* [TO DO] From the listing below, copy only the lines from the line that contains "tertulis di Jakarta, Kamis." to the line that contains "plaza Independencia", counting those two lines as part of the copy.

....

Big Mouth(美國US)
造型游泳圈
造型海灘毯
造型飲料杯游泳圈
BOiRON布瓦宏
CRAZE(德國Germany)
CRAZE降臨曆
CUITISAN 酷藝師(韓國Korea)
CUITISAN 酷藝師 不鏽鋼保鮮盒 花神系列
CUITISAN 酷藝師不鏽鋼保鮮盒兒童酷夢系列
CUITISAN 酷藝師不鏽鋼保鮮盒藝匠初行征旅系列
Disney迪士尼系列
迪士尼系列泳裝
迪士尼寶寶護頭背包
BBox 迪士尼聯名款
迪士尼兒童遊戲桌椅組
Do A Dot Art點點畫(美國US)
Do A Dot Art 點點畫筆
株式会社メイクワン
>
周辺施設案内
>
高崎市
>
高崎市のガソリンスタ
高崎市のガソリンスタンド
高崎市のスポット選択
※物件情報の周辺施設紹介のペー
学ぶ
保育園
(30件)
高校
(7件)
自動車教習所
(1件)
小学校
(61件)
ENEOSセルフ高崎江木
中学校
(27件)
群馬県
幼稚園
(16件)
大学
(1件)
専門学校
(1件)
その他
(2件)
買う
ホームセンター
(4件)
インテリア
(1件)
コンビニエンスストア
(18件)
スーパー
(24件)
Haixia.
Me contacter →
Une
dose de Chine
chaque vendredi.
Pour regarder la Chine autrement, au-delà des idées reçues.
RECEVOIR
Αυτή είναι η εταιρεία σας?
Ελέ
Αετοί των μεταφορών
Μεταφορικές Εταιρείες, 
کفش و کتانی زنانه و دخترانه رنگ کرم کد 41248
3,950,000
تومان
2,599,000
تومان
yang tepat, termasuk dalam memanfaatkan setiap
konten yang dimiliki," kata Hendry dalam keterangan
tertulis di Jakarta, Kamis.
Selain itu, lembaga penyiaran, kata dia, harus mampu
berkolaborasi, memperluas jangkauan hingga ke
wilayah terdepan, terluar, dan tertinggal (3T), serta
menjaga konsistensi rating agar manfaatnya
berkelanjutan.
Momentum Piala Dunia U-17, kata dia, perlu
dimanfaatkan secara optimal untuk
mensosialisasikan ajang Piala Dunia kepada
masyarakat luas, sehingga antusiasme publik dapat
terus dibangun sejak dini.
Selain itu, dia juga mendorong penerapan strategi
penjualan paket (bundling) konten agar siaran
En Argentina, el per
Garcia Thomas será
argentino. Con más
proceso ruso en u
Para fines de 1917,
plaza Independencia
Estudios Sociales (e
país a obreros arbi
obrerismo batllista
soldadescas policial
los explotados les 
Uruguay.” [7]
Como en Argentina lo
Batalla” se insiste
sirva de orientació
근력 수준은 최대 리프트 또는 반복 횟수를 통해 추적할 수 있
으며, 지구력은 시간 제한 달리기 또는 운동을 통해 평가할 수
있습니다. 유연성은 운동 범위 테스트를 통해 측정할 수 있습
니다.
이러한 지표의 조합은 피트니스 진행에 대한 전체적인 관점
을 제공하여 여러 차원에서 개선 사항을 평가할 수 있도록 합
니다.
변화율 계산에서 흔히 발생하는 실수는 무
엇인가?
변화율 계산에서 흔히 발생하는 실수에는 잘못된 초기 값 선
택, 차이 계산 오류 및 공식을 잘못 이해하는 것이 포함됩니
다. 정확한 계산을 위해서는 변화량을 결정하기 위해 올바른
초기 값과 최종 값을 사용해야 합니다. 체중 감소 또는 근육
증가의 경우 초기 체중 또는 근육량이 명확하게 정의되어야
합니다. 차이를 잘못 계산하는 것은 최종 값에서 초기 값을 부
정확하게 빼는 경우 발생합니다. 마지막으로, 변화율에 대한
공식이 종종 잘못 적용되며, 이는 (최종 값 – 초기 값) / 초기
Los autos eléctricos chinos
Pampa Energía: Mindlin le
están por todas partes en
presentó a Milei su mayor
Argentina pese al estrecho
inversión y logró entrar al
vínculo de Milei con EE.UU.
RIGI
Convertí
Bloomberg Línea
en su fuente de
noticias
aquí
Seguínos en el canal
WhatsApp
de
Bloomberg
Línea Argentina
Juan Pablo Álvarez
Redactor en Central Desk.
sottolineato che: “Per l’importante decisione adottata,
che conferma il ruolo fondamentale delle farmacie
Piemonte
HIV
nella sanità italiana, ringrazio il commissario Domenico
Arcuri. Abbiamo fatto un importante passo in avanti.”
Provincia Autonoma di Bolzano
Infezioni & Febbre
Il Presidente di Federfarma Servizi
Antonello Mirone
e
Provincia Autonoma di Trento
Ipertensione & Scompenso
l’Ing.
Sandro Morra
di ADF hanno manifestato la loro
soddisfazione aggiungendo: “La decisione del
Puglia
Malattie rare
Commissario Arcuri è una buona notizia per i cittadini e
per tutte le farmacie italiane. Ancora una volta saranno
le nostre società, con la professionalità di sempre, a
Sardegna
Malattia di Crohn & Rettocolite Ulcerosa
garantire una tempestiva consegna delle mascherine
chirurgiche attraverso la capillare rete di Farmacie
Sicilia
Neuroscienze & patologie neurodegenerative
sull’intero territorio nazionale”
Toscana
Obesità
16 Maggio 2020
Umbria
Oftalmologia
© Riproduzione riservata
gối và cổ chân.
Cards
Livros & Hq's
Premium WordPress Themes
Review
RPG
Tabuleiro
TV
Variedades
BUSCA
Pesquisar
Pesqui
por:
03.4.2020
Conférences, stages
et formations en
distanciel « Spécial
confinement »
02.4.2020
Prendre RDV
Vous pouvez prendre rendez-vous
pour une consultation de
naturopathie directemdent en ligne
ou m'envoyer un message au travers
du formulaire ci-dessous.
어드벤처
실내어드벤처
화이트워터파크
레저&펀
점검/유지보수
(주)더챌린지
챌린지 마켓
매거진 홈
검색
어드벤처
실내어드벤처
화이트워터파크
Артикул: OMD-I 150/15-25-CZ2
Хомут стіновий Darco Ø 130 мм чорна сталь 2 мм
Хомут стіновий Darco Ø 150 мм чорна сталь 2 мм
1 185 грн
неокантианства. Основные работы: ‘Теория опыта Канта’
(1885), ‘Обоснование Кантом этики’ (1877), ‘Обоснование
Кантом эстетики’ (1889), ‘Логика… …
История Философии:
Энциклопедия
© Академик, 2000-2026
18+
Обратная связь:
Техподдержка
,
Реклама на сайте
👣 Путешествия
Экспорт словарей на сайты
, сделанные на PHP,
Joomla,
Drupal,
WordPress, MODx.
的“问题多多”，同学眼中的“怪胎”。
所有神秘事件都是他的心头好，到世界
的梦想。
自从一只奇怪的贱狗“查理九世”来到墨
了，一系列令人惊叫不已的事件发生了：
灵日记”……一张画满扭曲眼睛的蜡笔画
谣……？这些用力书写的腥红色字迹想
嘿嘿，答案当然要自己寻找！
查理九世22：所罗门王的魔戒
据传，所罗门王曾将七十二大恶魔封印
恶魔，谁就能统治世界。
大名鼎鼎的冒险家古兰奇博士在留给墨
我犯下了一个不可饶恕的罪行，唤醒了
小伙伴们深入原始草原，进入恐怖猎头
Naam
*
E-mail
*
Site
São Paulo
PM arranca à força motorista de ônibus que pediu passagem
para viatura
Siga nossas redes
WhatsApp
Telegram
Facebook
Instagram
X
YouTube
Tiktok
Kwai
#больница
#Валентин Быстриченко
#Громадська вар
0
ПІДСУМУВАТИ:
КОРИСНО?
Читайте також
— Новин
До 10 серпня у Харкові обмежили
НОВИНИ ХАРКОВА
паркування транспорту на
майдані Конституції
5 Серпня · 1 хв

....

* [PROBLEM SOLUTION]
tertulis di Jakarta, Kamis.
Selain itu, lembaga penyiaran, kata dia, harus mampu
berkolaborasi, memperluas jangkauan hingga ke
wilayah terdepan, terluar, dan tertinggal (3T), serta
menjaga konsistensi rating agar manfaatnya
berkelanjutan.
Momentum Piala Dunia U-17, kata dia, perlu
dimanfaatkan secara optimal untuk
mensosialisasikan ajang Piala Dunia kepada
masyarakat luas, sehingga antusiasme publik dapat
terus dibangun sejak dini.
Selain itu, dia juga mendorong penerapan strategi
penjualan paket (bundling) konten agar siaran
En Argentina, el per
Garcia Thomas será
argentino. Con más
proceso ruso en u
Para fines de 1917,
plaza Independencia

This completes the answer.